Sarah believes that the Association’s strength is derived from its collaborative membership of farmers, farmer’s market managers, advisors, the Department of Agriculture, the University of Idaho Extension and others. She says, “Now they’re actually a unit; collectively they have a voice.”

It was this type of collaborative spirit that made Emmett, Idaho the pilot for the Idaho Hunger-Free Community Initiative.  Over the past year, a core group of community members from diverse sectors in Gem County conducted an in-depth self-assessment.  They brought all kinds of people together to figure out what’s going on in their community.

The goal was to create long-term solutions, rather than quick fixes.  “It’s food security in a different way,” Kathy says. One example of Emmett’s path to nutritional self-sufficiency is the City Council’s amendment of an ordinance so that residents are now allowed to raise chickens in their back yards.

The City of Emmett and Gem County have agreed to mentor the next rural pilot community so that community can create its own best practices for ending food insecurity.  A Web-based, interactive Hunger Free Communities toolkit is being tested for use by future communities interested in improving their food systems.

Among other features, the toolkit implements steps for communities to identify their core groups, create a community vision, utilize a scorecard to track data, create reports, and facilitate community meetings.  Although the toolkit uses Emmett’s interest in a community food hub as an example, Kathy says another community’s solution to food insecurity could be vastly different. “It might be a community garden, it might be chickens in your back yard, or it might be food stamp outreach in your community.”

Perhaps the most exciting project the Task Force has undertaken is their Food Stamp Program train-the-trainer curriculum—an effort that has been called for since the first  Idaho Hunger Summit in 2006 . Says Kathy, “Idaho is one of the few states in the nation that doesn’t have a food stamp outreach plan.”  There are many Idahoans, such as seniors, who are eligible but do not utilize this crucial resource.

The interactive online train-the-trainer program, funded by AARP-Idaho and created in 2011 by Emerson National Hunger Fellow Aleta Sprague, is being piloted by CAPAI, AARP-Idaho, the Idaho Interfaith Roundtable against Hunger,  Community Council of Idaho and other trusted community partners so that by the time it is released, the information is clear, timely and accurate.

Sarah, who worked on the program’s technical features, says, “The idea behind [the curriculum] is to dispel myths about food stamps.”  In the spring of 2012, the Task Force conducted focus groups with food stamp participants across the state to figure out the barriers that keep eligible Idahoans from participating.

“When they built the curriculum, they really built it with that in mind, but they also built it with the idea that it’s not going to be just one sector of people looking at this.

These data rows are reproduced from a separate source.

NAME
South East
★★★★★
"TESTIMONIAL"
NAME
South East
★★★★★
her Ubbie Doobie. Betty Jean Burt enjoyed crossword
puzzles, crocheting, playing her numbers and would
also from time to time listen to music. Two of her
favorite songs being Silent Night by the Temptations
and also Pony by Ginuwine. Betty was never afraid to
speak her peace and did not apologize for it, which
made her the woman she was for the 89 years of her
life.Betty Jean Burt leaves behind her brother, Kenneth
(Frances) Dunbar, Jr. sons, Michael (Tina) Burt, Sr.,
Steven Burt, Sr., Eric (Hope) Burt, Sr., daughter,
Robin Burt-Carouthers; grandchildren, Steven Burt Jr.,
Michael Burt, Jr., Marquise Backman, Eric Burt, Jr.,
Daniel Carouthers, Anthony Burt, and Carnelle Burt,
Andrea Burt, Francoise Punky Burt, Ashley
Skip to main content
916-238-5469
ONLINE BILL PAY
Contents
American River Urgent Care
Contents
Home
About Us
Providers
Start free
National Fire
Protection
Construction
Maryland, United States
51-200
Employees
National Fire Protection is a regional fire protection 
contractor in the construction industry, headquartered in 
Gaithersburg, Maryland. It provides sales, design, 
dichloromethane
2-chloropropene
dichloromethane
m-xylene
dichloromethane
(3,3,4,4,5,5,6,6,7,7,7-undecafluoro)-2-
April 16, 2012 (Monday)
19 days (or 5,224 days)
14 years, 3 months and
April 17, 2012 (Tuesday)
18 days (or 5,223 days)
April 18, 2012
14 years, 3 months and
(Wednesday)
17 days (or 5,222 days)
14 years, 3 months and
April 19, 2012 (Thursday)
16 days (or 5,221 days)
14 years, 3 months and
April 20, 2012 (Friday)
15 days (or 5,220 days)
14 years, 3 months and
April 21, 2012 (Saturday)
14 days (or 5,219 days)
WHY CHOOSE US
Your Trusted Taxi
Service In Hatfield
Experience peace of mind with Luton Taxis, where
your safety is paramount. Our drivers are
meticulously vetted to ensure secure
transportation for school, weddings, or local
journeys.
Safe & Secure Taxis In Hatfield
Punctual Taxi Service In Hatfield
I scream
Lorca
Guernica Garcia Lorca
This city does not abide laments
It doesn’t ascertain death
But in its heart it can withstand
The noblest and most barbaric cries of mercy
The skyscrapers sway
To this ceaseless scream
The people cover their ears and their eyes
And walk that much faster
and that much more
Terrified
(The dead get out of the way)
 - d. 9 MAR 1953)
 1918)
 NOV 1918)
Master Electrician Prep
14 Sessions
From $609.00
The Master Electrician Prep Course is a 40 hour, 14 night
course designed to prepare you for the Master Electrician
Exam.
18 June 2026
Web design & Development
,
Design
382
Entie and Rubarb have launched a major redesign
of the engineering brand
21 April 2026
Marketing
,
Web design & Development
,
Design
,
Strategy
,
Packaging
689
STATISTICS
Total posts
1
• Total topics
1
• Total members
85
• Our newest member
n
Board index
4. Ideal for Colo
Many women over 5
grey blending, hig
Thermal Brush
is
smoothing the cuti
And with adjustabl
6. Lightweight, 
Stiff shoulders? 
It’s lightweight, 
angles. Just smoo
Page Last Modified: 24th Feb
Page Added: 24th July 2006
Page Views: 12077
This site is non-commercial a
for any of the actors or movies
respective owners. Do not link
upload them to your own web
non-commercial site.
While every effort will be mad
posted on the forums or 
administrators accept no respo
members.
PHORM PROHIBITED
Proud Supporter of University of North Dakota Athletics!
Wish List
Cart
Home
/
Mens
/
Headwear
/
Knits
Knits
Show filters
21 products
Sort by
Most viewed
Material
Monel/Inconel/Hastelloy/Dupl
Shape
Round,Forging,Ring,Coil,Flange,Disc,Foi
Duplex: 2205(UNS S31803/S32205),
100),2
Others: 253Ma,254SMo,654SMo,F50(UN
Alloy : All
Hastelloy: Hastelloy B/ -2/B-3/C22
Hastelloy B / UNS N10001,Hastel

It’s going to be a wide variety of people. So you’re not going to have someone necessarily wanting to be on food stamps looking at this, but you’re going to have service providers, community groups, advocates, faith groups—all looking at this to understand in more depth what’s happening,” Sarah says.

The curriculum uses Adobe Captivate software and consists of six modules: an overview of Idaho’s Food Stamp Program, benefits eligibility, application instructions, utilizing benefits, Program participants’ rights and responsibilities, and nutrition education.

One of the five workshop tracks at the October 2012 Summit on Hunger and Food Security will present the curriculum toolkit and provide guidance to attendees on becoming a trainer when they return to their communities.